I’ve had good and bad experiences with brands, both of which left me with specific impressions of those brands. Upon reflection, I cannot help but wonder why some got it so right and others so wrong?
All organizations have opportunities to better understand me, the consumer, via my digital and physical interactions, so it can’t be me. I can’t be the enigma that is so difficult to understand online and in-store, can I? I simply want consistent and relevant interactions whether I’m in-store speaking to an assistant or interacting with a brand on a digital channel.
Brands recognize that customer experience directly impacts turnover and margin, and will soon trump price and product as differentiators in the near future, if it hasn’t already.
While most of us assume that marketers are capturing the data that we provide in order to personalize experiences, why is it still going wrong?
The customer data imperative: How should brands react?
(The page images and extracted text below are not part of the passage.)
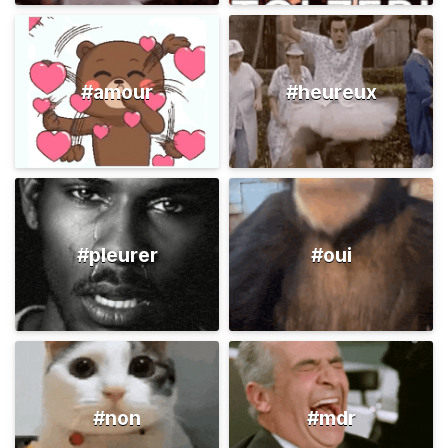
#amour
#heureux
#pleurer
#oui
#non
#mdr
While marketers have made great strides in the area of customer data in recent years, according to new research with Econsultancy, only 34% have the ability to integrate different sources of customer data and deliver the right experiences across all stages of the customer journey.
Most brands have a complex tech setup that prevents them from shifting from a multichannel toolset approach to an omnichannel solution strategy.
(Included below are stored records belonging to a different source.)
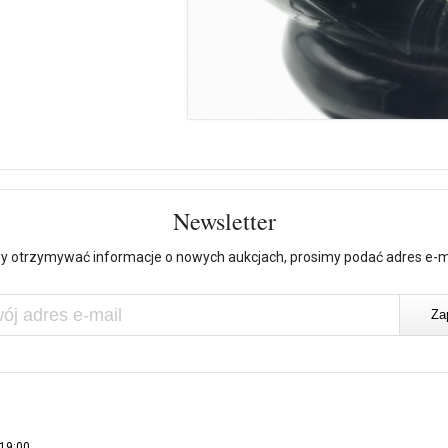
Newsletter
y otrzymywać informacje o nowych aukcjach, prosimy podać adres e-m
 19:00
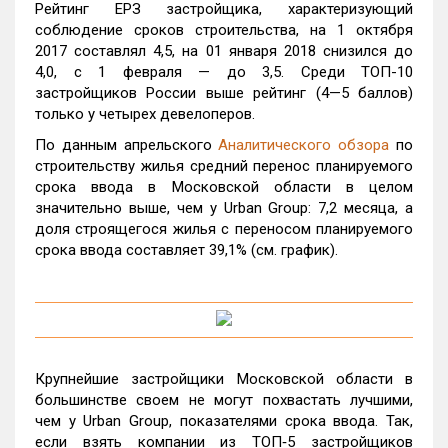
Рейтинг ЕРЗ застройщика, характеризующий
соблюдение сроков строительства, на 1 октября
2017 составлял 4,5, на 01 января 2018 снизился до
4,0, с 1 февраля — до 3,5. Среди ТОП-10
застройщиков России выше рейтинг (4—5 баллов)
только у четырех девелоперов.
По данным апрельского
Аналитического обзора
по
строительству жилья средний перенос планируемого
срока ввода в Московской области в целом
значительно выше, чем у Urban Group: 7,2 месяца, а
доля строящегося жилья с переносом планируемого
срока ввода составляет 39,1% (см. график).
Крупнейшие застройщики Московской области в
большинстве своем не могут похвастать лучшими,
чем у Urban Group, показателями срока ввода. Так,
если взять компании из ТОП‑5 застройщиков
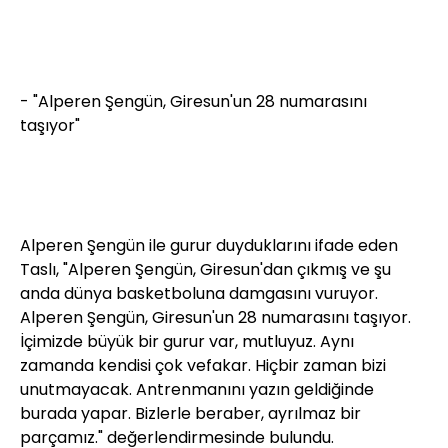
- "Alperen Şengün, Giresun'un 28 numarasını
taşıyor"
Alperen Şengün ile gurur duyduklarını ifade eden
Taslı, "Alperen Şengün, Giresun'dan çıkmış ve şu
anda dünya basketboluna damgasını vuruyor.
Alperen Şengün, Giresun'un 28 numarasını taşıyor.
İçimizde büyük bir gurur var, mutluyuz. Aynı
zamanda kendisi çok vefakar. Hiçbir zaman bizi
unutmayacak. Antrenmanını yazın geldiğinde
burada yapar. Bizlerle beraber, ayrılmaz bir
parçamız." değerlendirmesinde bulundu.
This complexity is highlighted in the research findings. Many brands have disparate technology platforms and processes, along with a lack of know-how, and siloed organizational structures to contend with. These are symptoms of complexity that force marketers to focus internally instead of on the customer.
Alicia Tillman, SAP Chief Marketing Officer expressed it simply, “Help me make all of the data-driven aspects of marketing take care of themselves so that I can have more time to be creative.”
Recommendations: Tackling the customer data imperative
Marketers must take control of customer data
Marketers must take ownership of customer data to ensure they’re building the right connections with other business functions to help work towards a single customer view, including both online and offline data.
The same research highlights that leaders have a far greater stake in many aspects of customer data with the biggest differences appearing in the areas of data operations (e.g. data integration, data flows, martech stack, data capture, data quality) and governance and compliance (e.g. privacy permissions, data access and controls.)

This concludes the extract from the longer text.